冒著生命危險,才得到的這枚四品丹藥,如此輕松被人贏走了。
方老祖吐了好幾升鮮血。
「別啊,方老頭,你手上的那把劍,價值……」納蘭老祖開口說道。
「滾。」方老祖吼道,「這是我的命根子,誰要敢打它的主意,我跟你們拼命。」
納蘭老祖開口說道︰「那怎麼辦啊,飛揚還沒有下來,你身上還有三品丹藥吧?」
「只有十枚了,都給你們,都給你們,賭約結束,結束了。」方老祖緊緊地抱著的寶劍,警惕地望著四周。
納蘭老祖等人,相互對視一眼,不再強求。
憑借他們幾個聯手,擊殺方老祖,絕對不成問題。
但是,如果方老祖抱著必死的決心,自爆丹田,絕對會對他們造成創傷。
為了一柄寶劍,沒必要了。
「不知道這個時候,飛揚怎麼樣了?」納蘭嫣然擔憂地說道,「老祖,你查探了嗎?」
「外面溫度太低,根據查探,飛揚應該……沒有什麼大問題。
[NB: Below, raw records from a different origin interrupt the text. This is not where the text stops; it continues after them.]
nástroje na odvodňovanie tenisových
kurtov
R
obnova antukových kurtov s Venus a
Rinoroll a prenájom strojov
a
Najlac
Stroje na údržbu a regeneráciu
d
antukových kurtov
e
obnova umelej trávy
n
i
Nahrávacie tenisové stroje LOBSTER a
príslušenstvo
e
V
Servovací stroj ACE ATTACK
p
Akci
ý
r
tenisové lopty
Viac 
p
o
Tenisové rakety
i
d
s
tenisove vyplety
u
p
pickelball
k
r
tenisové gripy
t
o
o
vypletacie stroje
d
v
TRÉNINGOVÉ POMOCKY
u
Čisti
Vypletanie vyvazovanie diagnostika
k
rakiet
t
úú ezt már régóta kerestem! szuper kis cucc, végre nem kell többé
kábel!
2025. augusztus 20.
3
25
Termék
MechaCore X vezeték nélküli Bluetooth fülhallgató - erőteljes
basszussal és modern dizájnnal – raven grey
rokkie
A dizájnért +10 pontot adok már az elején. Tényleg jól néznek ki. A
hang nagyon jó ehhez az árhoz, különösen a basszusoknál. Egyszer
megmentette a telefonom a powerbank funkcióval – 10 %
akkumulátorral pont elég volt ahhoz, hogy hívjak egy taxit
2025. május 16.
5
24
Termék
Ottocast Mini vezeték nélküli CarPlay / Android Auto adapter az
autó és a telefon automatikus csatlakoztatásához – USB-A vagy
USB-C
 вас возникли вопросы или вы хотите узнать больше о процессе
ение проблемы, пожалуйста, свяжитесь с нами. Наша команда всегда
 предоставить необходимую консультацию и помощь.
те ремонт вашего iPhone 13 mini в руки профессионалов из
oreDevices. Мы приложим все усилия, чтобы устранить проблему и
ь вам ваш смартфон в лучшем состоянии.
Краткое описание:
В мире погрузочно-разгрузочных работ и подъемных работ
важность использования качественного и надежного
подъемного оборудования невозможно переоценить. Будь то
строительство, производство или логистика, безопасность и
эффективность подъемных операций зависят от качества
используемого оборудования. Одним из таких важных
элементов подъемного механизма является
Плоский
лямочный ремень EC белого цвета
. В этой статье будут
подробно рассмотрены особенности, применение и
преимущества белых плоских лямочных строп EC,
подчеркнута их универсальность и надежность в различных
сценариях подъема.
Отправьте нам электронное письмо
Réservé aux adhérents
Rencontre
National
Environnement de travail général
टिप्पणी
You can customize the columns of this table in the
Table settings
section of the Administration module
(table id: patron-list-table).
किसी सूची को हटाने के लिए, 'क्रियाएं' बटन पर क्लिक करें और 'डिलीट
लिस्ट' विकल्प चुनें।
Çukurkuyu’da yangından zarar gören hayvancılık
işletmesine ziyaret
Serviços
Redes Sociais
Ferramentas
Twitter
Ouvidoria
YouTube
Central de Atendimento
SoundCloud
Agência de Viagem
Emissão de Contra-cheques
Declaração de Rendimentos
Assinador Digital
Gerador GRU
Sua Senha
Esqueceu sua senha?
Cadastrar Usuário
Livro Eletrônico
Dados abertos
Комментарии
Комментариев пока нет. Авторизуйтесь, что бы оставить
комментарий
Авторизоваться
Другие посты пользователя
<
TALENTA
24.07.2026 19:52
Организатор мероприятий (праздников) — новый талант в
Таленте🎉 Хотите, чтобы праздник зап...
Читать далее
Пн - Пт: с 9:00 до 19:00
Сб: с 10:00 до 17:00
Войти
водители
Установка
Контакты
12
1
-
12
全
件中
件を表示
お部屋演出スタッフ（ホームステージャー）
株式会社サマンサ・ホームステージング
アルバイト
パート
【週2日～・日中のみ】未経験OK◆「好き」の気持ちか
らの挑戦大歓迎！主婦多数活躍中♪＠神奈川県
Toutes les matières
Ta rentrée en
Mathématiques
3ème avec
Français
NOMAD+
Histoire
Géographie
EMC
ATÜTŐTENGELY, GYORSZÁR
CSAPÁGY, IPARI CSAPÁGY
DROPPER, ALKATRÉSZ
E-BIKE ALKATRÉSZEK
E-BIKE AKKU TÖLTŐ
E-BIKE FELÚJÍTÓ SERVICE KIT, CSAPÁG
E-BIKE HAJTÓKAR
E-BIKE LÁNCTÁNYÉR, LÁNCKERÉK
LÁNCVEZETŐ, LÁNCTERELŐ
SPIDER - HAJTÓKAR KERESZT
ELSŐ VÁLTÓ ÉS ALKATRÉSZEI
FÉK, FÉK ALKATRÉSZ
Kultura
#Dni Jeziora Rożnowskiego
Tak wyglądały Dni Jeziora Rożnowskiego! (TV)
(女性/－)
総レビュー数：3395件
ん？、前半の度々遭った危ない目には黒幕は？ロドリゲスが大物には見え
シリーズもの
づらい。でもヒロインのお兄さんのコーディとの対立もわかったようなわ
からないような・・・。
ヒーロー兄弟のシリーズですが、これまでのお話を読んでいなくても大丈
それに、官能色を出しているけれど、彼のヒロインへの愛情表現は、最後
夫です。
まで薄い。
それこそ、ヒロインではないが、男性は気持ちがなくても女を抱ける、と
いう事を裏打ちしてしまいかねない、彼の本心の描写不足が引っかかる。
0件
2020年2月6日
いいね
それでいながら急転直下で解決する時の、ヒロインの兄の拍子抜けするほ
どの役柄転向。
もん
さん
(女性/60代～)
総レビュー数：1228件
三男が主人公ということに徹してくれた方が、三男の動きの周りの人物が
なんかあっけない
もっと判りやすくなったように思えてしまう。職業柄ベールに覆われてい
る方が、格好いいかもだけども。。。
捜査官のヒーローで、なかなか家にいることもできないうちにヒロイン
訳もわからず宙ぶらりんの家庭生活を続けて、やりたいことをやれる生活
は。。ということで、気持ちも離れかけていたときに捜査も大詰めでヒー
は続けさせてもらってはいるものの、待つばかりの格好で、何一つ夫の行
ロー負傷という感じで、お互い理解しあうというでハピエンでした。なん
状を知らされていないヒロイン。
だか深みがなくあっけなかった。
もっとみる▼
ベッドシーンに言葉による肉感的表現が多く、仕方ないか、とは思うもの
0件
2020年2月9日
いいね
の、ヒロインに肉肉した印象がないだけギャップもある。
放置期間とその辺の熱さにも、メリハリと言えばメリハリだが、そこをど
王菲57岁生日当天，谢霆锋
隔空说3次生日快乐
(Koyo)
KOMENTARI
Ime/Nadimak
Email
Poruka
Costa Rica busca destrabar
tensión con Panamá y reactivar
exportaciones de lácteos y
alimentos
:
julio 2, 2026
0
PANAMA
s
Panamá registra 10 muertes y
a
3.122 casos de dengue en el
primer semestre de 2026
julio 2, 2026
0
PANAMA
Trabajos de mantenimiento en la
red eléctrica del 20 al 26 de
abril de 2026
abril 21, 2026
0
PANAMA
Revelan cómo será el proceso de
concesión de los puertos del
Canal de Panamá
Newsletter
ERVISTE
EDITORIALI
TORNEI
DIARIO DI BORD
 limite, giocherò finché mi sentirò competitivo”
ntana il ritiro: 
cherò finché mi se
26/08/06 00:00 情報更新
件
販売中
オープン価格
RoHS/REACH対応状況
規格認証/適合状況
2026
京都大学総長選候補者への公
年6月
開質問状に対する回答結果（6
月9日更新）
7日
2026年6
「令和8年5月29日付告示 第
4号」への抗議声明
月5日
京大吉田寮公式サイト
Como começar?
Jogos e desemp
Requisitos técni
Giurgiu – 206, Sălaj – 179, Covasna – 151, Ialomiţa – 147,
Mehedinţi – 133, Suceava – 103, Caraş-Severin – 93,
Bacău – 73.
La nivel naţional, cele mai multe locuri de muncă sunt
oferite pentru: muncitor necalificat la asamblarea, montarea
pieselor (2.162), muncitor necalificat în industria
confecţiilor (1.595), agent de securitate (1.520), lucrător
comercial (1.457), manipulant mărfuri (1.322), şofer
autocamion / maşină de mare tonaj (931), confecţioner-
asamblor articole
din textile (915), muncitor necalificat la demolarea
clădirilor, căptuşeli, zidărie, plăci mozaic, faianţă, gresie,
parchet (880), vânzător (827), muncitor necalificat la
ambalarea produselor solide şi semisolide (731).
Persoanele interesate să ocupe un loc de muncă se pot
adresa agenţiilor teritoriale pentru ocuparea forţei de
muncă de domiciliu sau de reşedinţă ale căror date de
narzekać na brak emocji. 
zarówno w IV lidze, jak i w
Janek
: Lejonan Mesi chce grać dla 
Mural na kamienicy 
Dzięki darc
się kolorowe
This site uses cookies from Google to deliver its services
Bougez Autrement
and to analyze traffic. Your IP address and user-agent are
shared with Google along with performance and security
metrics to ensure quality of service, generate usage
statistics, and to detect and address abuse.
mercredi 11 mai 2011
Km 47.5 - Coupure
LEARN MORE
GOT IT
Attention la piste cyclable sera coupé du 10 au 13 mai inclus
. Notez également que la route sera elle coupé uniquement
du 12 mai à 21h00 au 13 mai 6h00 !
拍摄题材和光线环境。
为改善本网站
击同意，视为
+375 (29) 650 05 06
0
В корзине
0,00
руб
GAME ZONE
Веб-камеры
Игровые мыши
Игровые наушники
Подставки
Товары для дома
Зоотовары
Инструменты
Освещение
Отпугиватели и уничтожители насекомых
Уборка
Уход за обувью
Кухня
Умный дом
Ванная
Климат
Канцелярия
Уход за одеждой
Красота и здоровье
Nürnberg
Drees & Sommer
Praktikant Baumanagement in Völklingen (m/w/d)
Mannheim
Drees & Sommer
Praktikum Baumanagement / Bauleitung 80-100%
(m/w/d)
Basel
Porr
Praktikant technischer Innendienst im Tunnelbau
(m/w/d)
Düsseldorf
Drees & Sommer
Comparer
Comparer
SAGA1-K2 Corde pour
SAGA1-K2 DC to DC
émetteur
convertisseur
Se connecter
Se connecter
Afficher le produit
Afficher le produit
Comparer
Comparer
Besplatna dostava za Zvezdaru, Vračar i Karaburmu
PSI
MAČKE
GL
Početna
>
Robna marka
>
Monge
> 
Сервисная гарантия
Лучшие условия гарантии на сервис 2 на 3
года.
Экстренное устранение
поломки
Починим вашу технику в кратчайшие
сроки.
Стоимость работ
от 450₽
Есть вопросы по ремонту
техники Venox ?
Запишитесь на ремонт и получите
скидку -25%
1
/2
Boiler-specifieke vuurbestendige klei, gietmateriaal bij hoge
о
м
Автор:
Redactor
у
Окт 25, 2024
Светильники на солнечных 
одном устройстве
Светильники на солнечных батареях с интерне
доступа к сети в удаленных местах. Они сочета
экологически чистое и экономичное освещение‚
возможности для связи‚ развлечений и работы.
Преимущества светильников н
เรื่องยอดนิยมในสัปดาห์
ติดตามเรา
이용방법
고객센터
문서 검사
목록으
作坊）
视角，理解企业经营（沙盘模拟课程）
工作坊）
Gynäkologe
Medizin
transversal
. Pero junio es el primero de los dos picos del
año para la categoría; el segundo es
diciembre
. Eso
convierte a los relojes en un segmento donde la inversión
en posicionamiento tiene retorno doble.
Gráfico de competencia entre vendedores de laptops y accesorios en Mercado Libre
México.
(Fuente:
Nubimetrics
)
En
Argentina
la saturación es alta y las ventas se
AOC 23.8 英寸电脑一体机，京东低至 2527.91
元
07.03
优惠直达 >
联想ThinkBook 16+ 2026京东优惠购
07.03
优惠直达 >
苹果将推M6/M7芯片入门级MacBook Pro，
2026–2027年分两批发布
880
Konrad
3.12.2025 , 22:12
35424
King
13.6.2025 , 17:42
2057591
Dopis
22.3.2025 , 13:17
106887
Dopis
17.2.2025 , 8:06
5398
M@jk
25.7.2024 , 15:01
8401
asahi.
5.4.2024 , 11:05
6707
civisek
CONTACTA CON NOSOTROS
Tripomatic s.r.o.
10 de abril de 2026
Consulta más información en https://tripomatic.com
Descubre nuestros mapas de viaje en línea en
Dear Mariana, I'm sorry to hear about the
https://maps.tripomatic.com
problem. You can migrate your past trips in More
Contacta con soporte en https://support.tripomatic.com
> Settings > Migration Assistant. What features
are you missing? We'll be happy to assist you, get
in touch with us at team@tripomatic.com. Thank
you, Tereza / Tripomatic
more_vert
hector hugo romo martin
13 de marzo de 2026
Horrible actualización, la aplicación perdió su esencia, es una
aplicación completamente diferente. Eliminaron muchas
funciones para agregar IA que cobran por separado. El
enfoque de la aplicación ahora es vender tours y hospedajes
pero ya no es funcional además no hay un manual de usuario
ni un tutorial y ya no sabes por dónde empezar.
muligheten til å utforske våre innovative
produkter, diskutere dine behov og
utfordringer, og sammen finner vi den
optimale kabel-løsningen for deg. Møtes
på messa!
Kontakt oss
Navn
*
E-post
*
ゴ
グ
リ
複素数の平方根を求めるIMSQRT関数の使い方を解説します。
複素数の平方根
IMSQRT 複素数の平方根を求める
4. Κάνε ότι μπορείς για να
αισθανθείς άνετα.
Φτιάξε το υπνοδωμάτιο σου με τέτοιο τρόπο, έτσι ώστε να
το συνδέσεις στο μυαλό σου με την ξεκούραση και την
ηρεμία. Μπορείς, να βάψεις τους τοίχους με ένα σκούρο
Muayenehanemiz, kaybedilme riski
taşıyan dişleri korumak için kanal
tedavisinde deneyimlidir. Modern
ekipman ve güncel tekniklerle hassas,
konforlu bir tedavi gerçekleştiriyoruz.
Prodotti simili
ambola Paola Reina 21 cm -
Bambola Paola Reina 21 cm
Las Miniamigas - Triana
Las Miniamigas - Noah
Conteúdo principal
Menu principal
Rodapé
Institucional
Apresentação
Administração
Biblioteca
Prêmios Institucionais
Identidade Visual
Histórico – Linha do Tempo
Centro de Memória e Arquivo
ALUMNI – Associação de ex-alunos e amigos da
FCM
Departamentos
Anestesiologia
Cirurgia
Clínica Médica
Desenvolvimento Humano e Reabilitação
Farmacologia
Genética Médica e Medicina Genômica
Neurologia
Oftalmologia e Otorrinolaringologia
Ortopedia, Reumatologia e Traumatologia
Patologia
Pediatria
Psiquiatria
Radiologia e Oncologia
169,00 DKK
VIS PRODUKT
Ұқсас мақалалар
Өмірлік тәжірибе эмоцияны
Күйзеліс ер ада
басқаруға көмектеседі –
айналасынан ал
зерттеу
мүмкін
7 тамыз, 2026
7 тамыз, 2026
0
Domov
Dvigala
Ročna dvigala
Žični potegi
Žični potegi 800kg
」納蘭老祖開口說道。
「沒有大問題,是什麼意思?」納蘭嫣然緊張了起來。
納蘭老祖回答道︰「我也不知道怎麼回事,根據我的探測,這家伙,體內的氣息,依然很活躍啊,好像什麼事情都沒有發生一樣。」
這怎麼可能?
「我也有這種感覺。」楊老祖補充道。
「我是水屬性靈根,感知更加細膩。」水老祖開口說道,「他……好像一直在修煉。」
修煉?
眾人听到這里,全部都瞪大了眼珠子。
「不可能吧?」丁凡咽了口唾沫。
「如果不是修煉,他在飛艇外面坐著,待了那麼多天,為了什麼?」水老祖反問道。
也是哦。
寧飛揚不是傻子,就算他能承受得住,也沒有那個必要,一直在外面挨凍。
肯定有所圖。
嗡!
就在眾人懷疑,他是不是在修煉的時候,一股強大的氣息,從外面震蕩開來。
進階的氣息。
外面的能量,傳遞到飛艇內部,感受比較清晰。
從內部釋放能量查探,就沒那麼容易了,這是飛艇的獨特結構,以及惡劣的環境,共同決定的。
飛艇艙門打開。
寧飛揚一躍而下。
「哈哈。」寧飛揚笑了笑,渾身上下,散發著精純的熱量。
他進來之後,大家本以為,外面的寒氣,也會趁虛而入。
事實並非如此,寧飛揚進來之後,整個飛艇內部,溫度都上升了幾分。